Because if I hadn’t shown Gerald that stupid Positions Vacant advertisement…

“Well, Mr. Markham?” the unexpected love of his life demanded, and used a handy chair to haul herself upright. “Don’t stare at me like an idiot. If Gerald is missing, then why is he missing? What the hell is going on around here?”

It took quite a long time to tell her, because Reg insisted on interrupting and making trenchant personal observations about the princess and one-upping her about how she was the former Queen of Lalapinda and so forth, which inevitably led to more acerbic exchanges and a certain amount of metaphorical hair-and-feather pulling. If he’d not been so worried about Gerald and exactly why there’d been such an enormous spike on the Department of Thaumaturgy’s etheretic monitors he would have found it rather amusing. Like vaudeville.

At least, it was like vaudeville until he got to the part about how King Lional was suspected of some very nasty goings-on and likely had something truly horrible planned for Gerald. It broke his heart to tell the princess that. Seeing her pain, feeling her shock, his pleasure at impressing her with how he’d casually invented the portable portal evaporated.

“Come on, ducky,” Reg said gruffly, breaking Her Highness’s stunned silence. “You don’t honestly expect us to believe you never once looked at Lional sideways, do you?”

Arms folded, head turned towards the window, the princessMelissande- shrugged.

Monk flicked Reg a reproving glance-which naturally the bloody bird ignored-then took a hesitant step towards the woman who’d turned his life inside out just by existing. “Don’t mind her, Melissande. I’m sure-”

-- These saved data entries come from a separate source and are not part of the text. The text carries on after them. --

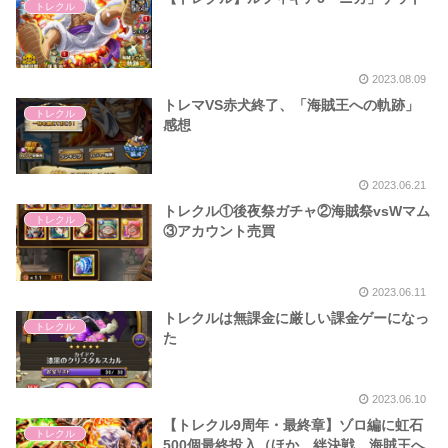
トレクル
2023.08.09
トレマVS赤犬終了、「海賊王への軌跡」
トレクル
感想
2023.06.21
トレクル①後夜祭ガチャ②海賊祭vsWマム
トレクル
③アカウント売買
2023.06.11
トレクルは無課金に厳しい課金ゲーになっ
トレクル
た
2023.06.10
【トレクル9周年・最終章】ゾロ編に虹石
トレクル
500個最終投入（ほか、絆決戦、海賊王へ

“No,” said the princess. “Actually, the bird’s right. I just-I didn’t-I couldn’t- I mean, I never thought he’d actually hurt anyone… but-” Her voice caught. “It’s true I’ve always known he could be unkind. And I don’t recall inviting you to call me Melissande, Mr. Markham.”

The last bit was said snappishly. That was all right. He could live with snappish. He could live with anything but seeing that blinding misery in her eyes. “Sorry.”

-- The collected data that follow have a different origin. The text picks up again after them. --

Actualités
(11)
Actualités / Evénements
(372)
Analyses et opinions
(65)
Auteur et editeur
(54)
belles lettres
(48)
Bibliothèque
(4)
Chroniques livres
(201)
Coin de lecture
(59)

She turned. “So. We’re in a pickle. Don’t suppose you’ve got any bright ideas about how we’re going to get out of it, do you?”

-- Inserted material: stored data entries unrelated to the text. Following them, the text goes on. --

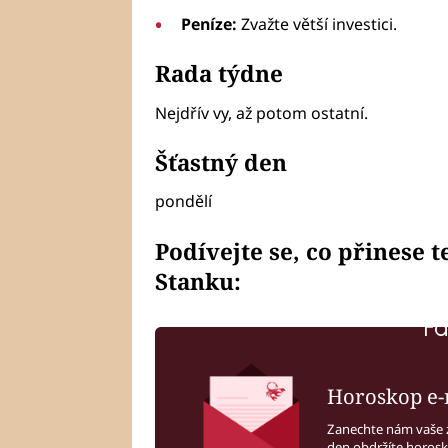
Peníze:
Zvažte větší investici.
Rada týdne
Nejdřív vy, až potom ostatní.
Šťastný den
pondělí
Podívejte se, co přinese 
Stanku:
Fa
Horoskop e-
Zanechte nám vaše 
den obdržíte horos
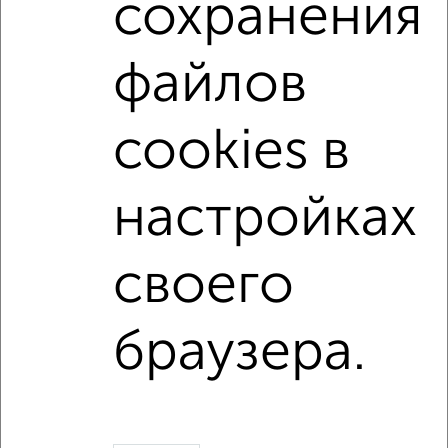
сохранения
С бытовой техникой
С телевизором
С интернетом
Можно с ребенком
файлов
Можно с животными
с хорошим ремонтом
не первый этаж
не последний этаж
с балконом
cookies в
с центральным отоплением
Цена до 15 000 в мес.
площадью до 40 м²
настройках
↑ НАВЕРХ К МЕНЮ
своего
Однокомнатные
Двухкомнатные
3‑комнатные
Квартиры студии
Без посредников
На длительный срок
На сутки
Без мебели
браузера.
Контакты
Политика конфиденциальности
Пользовательское соглашение
Сергиев Посад, проспект Красной Армии 171
© 2015–2026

“Maybe,” he said. “But first things first. We can’t do anything while we’re stuck behind locked doors.”

“Then what are you waiting for?” said Reg. “Get out to the foyer and unlock them, Mr. Markham!”

But that was a whole lot easier said than done.

One touch to the apartment doors’ binding incant and he broke into a cold and sickly sweat. Snatching his hand back from the polished timber, he shook his head.